▶ Source material:
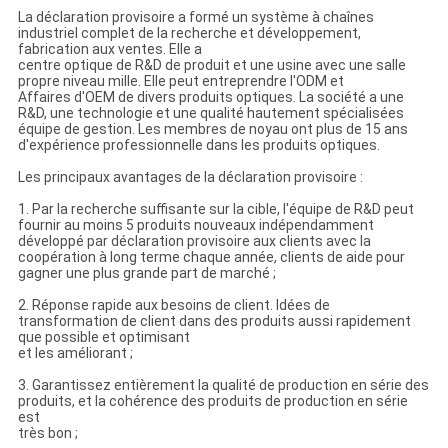
La déclaration provisoire a formé un système à chaînes
industriel complet de la recherche et développement,
fabrication aux ventes. Elle a
centre optique de R&D de produit et une usine avec une salle
propre niveau mille. Elle peut entreprendre l'ODM et
Affaires d'OEM de divers produits optiques. La société a une
R&D, une technologie et une qualité hautement spécialisées
équipe de gestion. Les membres de noyau ont plus de 15 ans
d'expérience professionnelle dans les produits optiques.
Les principaux avantages de la déclaration provisoire :
1. Par la recherche suffisante sur la cible, l'équipe de R&D peut
fournir au moins 5 produits nouveaux indépendamment
développé par déclaration provisoire aux clients avec la
coopération à long terme chaque année, clients de aide pour
gagner une plus grande part de marché ;
2. Réponse rapide aux besoins de client. Idées de
transformation de client dans des produits aussi rapidement
que possible et optimisant
et les améliorant ;
3. Garantissez entièrement la qualité de production en série des
produits, et la cohérence des produits de production en série
est
très bon ;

▶ What the task requires:
From the records above, reproduce exactly the lines from the one with "fournir au moins" to the one with "transformation de client", both included, and no others.

▶ Response area:
fournir au moins 5 produits nouveaux indépendamment
développé par déclaration provisoire aux clients avec la
coopération à long terme chaque année, clients de aide pour
gagner une plus grande part de marché ;
2. Réponse rapide aux besoins de client. Idées de
transformation de client dans des produits aussi rapidement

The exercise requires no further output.